作業療法では、一人一人が毎日何気なく行うことや、生活の中で大事にしていることなど、日常生活の中で行うすべてのことを作業とみなし、その作業をその人らしく行えるようにすることを目的とします。人が日々の作業をその人らしく行うことが、健康で質の高い生活に繋がると考えるのです。  作業をするためには、やりたいという気持ち、やる気を維持させる精神的耐久力、考える力、運動能力、周りの人から助けを借りる力などが必要になります。場合よっては、その人の力が十分になくても、環境が整っていれば、作業ができることがあります。このように、作業療法では、人の体や心や、その人を取り巻くものごとを見つめながら、どうすればその人が、「やりたい作業」、「やらなければ行けないと考える作業」、「周りの人から期待される作業」ができるようになるかを考えて治療を進めていきます。

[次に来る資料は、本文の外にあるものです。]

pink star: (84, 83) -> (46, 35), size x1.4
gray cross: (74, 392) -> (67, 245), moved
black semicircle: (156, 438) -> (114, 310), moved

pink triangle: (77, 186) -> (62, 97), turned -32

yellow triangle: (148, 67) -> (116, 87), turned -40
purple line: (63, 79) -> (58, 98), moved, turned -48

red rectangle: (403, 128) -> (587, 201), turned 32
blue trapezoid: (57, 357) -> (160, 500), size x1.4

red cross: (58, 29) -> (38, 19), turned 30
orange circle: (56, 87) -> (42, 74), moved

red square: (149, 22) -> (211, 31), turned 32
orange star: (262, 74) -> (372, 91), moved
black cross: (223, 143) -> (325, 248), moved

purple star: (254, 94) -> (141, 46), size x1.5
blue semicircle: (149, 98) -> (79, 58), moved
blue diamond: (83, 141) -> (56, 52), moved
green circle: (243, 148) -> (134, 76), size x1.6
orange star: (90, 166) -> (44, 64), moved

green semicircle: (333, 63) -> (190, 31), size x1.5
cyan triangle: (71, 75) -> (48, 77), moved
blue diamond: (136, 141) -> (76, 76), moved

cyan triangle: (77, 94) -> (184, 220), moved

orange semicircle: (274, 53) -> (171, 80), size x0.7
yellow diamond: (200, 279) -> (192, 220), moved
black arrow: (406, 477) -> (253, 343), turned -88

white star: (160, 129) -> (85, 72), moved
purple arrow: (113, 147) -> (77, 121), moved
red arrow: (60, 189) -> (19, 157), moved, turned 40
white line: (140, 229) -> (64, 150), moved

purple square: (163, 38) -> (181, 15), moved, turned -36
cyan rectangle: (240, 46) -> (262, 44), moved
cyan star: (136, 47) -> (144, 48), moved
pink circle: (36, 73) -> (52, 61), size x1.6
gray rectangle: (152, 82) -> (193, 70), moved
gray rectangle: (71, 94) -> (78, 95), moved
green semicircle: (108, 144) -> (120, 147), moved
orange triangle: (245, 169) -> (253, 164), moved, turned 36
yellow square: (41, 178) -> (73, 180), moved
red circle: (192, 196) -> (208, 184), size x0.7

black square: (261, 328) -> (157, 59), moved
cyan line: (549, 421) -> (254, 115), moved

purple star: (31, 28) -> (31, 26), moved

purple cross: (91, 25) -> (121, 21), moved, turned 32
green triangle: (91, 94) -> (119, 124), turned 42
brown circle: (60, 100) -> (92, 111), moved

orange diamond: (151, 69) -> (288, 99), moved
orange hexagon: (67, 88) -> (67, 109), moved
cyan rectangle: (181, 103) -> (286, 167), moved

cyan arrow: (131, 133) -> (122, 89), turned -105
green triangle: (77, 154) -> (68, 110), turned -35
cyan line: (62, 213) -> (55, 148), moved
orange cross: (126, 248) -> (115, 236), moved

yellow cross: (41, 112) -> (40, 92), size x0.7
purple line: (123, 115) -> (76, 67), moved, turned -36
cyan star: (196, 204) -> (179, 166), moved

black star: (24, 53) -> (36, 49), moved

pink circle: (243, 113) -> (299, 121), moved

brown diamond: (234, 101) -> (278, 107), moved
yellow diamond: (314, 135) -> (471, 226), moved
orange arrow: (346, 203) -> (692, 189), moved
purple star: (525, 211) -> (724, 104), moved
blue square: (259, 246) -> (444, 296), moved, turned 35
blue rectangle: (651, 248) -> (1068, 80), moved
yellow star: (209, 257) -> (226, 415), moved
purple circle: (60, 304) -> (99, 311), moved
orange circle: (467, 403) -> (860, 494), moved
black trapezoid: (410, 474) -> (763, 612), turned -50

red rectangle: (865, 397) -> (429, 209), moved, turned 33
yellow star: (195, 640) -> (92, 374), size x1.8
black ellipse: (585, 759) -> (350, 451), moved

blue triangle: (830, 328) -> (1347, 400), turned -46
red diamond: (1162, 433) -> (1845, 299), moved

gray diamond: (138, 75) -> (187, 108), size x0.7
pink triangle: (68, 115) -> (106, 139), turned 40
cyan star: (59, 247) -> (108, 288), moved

理学療法は、人のもつ運動機能を最大限に高めることを目的とします。適切な運動機能を持つことが、健康でより質の高い生活に繋がると考えるのです。人が体を動かすためには、骨、関節、筋肉、神経などが大きな役割を果たしますが、理学療法は、運動療法、温熱療法、物理療法などを通し、どうすればその人がより適切に身体を動かすことができるかを考え、治療が進められます。